The Revolving Door Syndrome (Part 3 of 5)

Another inefficiency we should discuss involves the workforce itself. Even if you don’t care if your agents are happy, guess what? Your customers do! Just think of the last time you interacted with a contact center agent, how was your experience? Did the agent speak in a monotone voice or was he or she personable and attentive?

Wells Fargo is a great example. Their agents are well-trained and pleasant. As a result, I’ve remained a Wells Fargo customer for years. They are consistent in their approach and professional in conducting transactions. Come to think of it, I’d probably use the same phrases to describe Wells Fargo on the whole, as an organization.

That’s because contact center agents really are the face of the company. Period. If they aren’t happy, they’ll make customers unhappy. Soon, absenteeism will rise, they’ll become less and less motivated and they’ll leave. This revolving door syndrome is an expensive one.

According to a Benchmark Portal study, on average it costs companies over $6,000 every time an agent departs. For financial institutions, the average is over twice that amount.

Hiring, training and motivating are expensive!


The chart on the left shows the average cost of turnover by industry. This chart was produced by the Detroit News in 2005 from a study made by Benchmark Portal, Inc.

Employees need to feel connected to their goals. They need an offset to the stress of customer issues, in addition to sufficient training and, above all, strong communication from supervisors.

People also want to understand what they need to do to move up. That can equate to clear and attainable goals. Without that, especially in the hectic environment of the call center, they will quickly become disillusioned, complacent or downright hostile.
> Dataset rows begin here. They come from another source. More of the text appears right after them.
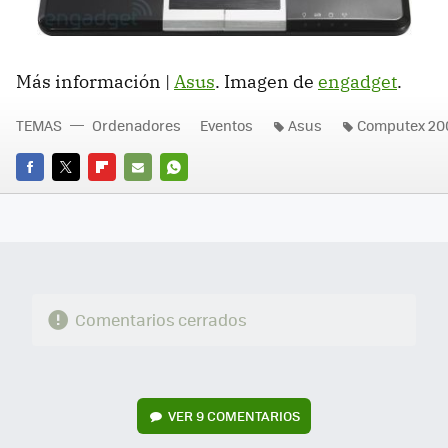
Más información |
Asus
. Imagen de
engadget
.
TEMAS
Ordenadores
Eventos
Asus
Computex 20
FACEBOOK
TWITTER
FLIPBOARD
E-
WHATSAPP
MAIL
Comentarios cerrados
VER
9 COMENTARIOS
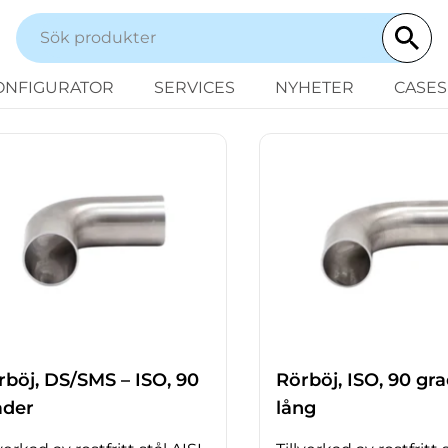
ONFIGURATOR
SERVICES
NYHETER
CASES
rböj, DS/SMS – ISO, 90
Rörböj, ISO, 90 gra
ader
lång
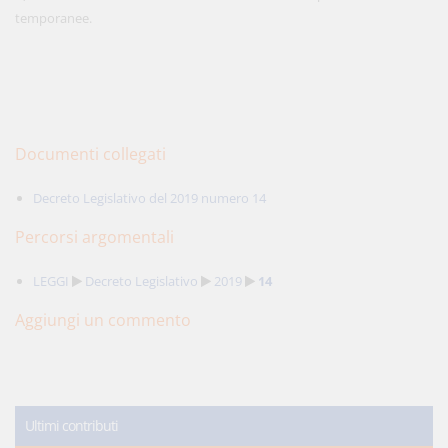
temporanee.
Documenti collegati
Decreto Legislativo del 2019 numero 14
Percorsi argomentali
LEGGI
Decreto Legislativo
2019
14
Aggiungi un commento
Ultimi contributi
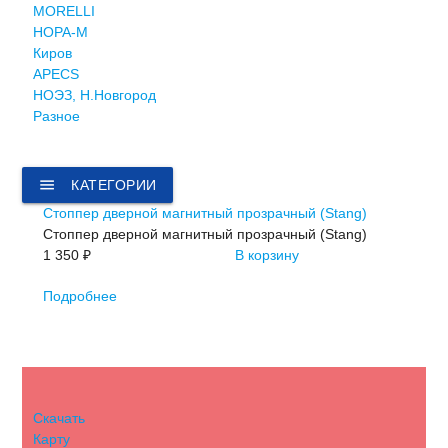
MORELLI
НОРА-М
Киров
APECS
НОЭЗ, Н.Новгород
Разное
menu
КАТЕГОРИИ
Стоппер дверной магнитный прозрачный (Stang)
Стоппер дверной магнитный прозрачный (Stang)
1 350 ₽
В корзину
Подробнее
Скачать
Карту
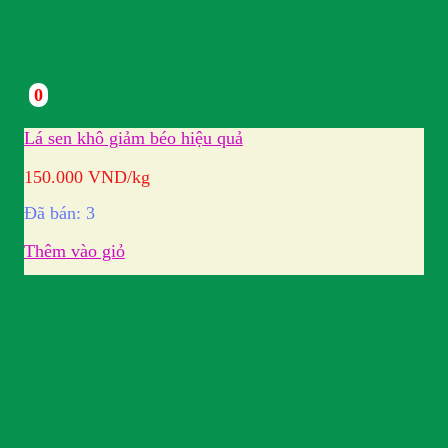
0
Lá sen khô giảm béo hiệu quả
150.000
VND
/kg
Đã bán: 3
Thêm vào giỏ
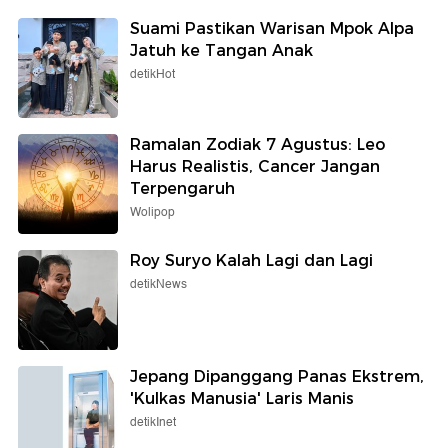
Suami Pastikan Warisan Mpok Alpa
Jatuh ke Tangan Anak
detikHot
Ramalan Zodiak 7 Agustus: Leo
Harus Realistis, Cancer Jangan
Terpengaruh
Wolipop
Roy Suryo Kalah Lagi dan Lagi
detikNews
Jepang Dipanggang Panas Ekstrem,
'Kulkas Manusia' Laris Manis
detikInet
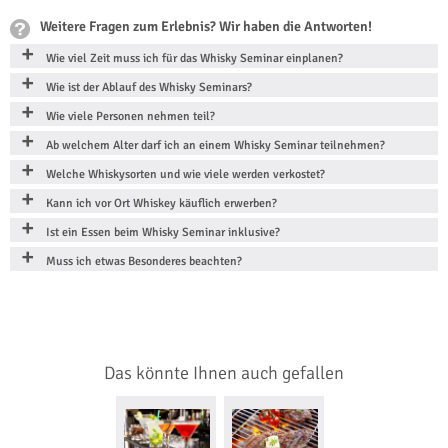
Weitere Fragen zum Erlebnis? Wir haben die Antworten!
Wie viel Zeit muss ich für das Whisky Seminar einplanen?
Wie ist der Ablauf des Whisky Seminars?
Wie viele Personen nehmen teil?
Ab welchem Alter darf ich an einem Whisky Seminar teilnehmen?
Welche Whiskysorten und wie viele werden verkostet?
Kann ich vor Ort Whiskey käuflich erwerben?
Ist ein Essen beim Whisky Seminar inklusive?
Muss ich etwas Besonderes beachten?
Das könnte Ihnen auch gefallen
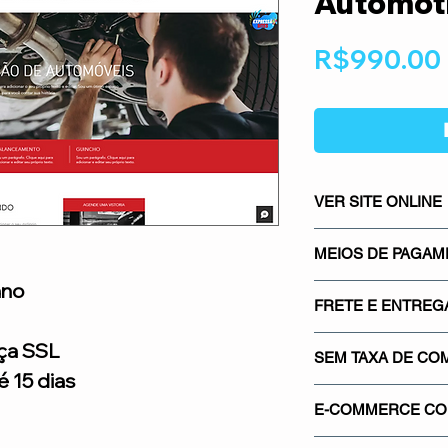
Automot
R$990.00
VER SITE ONLINE
CLICK AQUI E NA
MEIOS DE PAGA
ano
Os meios de pagame
FRETE E ENTREG
mais seguros do mer
Mercado Pago, os m
Sistema integrado co
ça SSL
gateways de pagamen
SEM TAXA DE CO
saber quanto vai pa
 15 dias
Proporcionando segu
real.
Não cobramos nenh
credibilidade para su
E-COMMERCE COM
venda em sua loja. 
de comissionamento 
Utilizamos o certif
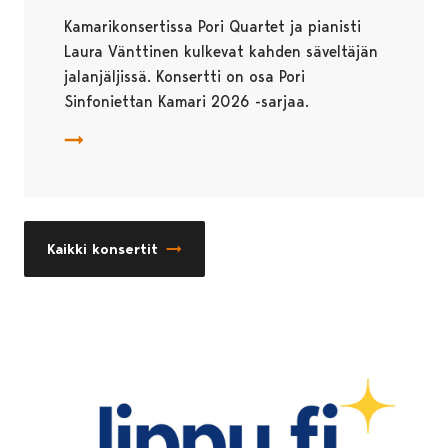
Kamarikonsertissa Pori Quartet ja pianisti
Laura Vänttinen kulkevat kahden säveltäjän
jalanjäljissä. Konsertti on osa Pori
Sinfoniettan Kamari 2026 -sarjaa.
Kaikki konsertit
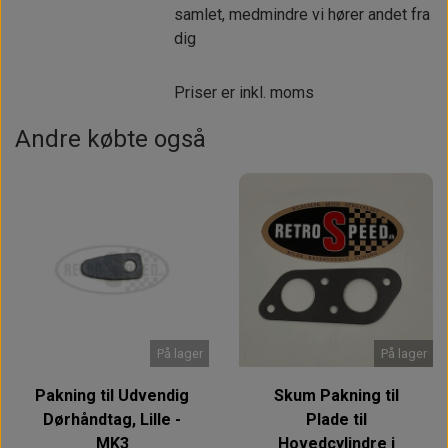
samlet, medmindre vi hører andet fra
dig
Priser er inkl. moms
Andre købte også
På lager
På lager
Pakning til Udvendig
Skum Pakning til
Dørhåndtag, Lille -
Plade til
MK3
Hovedcylindre i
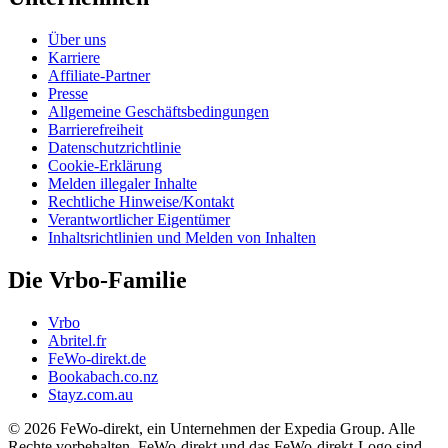
Über uns
Karriere
Affiliate-Partner
Presse
Allgemeine Geschäftsbedingungen
Barrierefreiheit
Datenschutzrichtlinie
Cookie-Erklärung
Melden illegaler Inhalte
Rechtliche Hinweise/Kontakt
Verantwortlicher Eigentümer
Inhaltsrichtlinien und Melden von Inhalten
Die Vrbo-Familie
Vrbo
Abritel.fr
FeWo-direkt.de
Bookabach.co.nz
Stayz.com.au
© 2026 FeWo-direkt, ein Unternehmen der Expedia Group. Alle
Rechte vorbehalten. FeWo-direkt und das FeWo-direkt-Logo sind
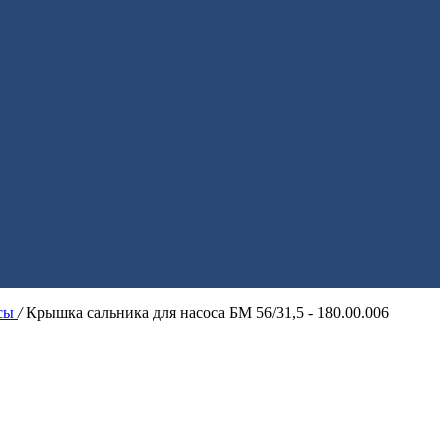
ссы
/
Крышка сальника для насоса БМ 56/31,5 - 180.00.006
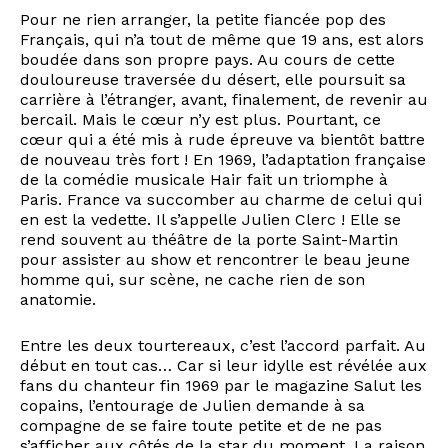
Pour ne rien arranger, la petite fiancée pop des
Français, qui n’a tout de même que 19 ans, est alors
boudée dans son propre pays. Au cours de cette
douloureuse traversée du désert, elle poursuit sa
carrière à l’étranger, avant, finalement, de revenir au
bercail. Mais le cœur n’y est plus. Pourtant, ce
cœur qui a été mis à rude épreuve va bientôt battre
de nouveau très fort ! En 1969, l’adaptation française
de la comédie musicale Hair fait un triomphe à
Paris. France va succomber au charme de celui qui
en est la vedette. Il s’appelle Julien Clerc ! Elle se
rend souvent au théâtre de la porte Saint-Martin
pour assister au show et rencontrer le beau jeune
homme qui, sur scène, ne cache rien de son
anatomie.
Entre les deux tourtereaux, c’est l’accord parfait. Au
début en tout cas… Car si leur idylle est révélée aux
fans du chanteur fin 1969 par le magazine Salut les
copains, l’entourage de Julien demande à sa
compagne de se faire toute petite et de ne pas
s’afficher aux côtés de la star du moment. La raison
How do you think that translates to the customers? What is the most important to businesses?

Customers!

Okay, how do we squeeze inefficiency out of the workforce without cracking a whip? How to keep the team in place longer? Increasing salaries is not always the solution, by the way. Ever since Maslow’s hierarchy of needs was publicized in 1954, managers have known that “job satisfaction” is the most important factor in employee retention. With real-time performance management tools, providing targeted metrics can be very effective in communicating the here and now of the contact center.

You must start, however, with goals that are realistic. That may mean re-evaluating some of the current key performance indicators, or KPIs, you have in place. Are the thresholds realistic or are these metrics always green or always red? Nothing is more demoralizing to the workforce than the sense that management doesn’t care enough to adjust the performance metrics to meet the ebb and flow of the calling activity! So, take the time to make the adjustment. We have a customer whose agents actually help to create the thresholds for their KPIs. And they’re hard on themselves! They lowered their longest call waiting from 1:47 to :38 seconds!

Goal obtained! It can be and is done all the time.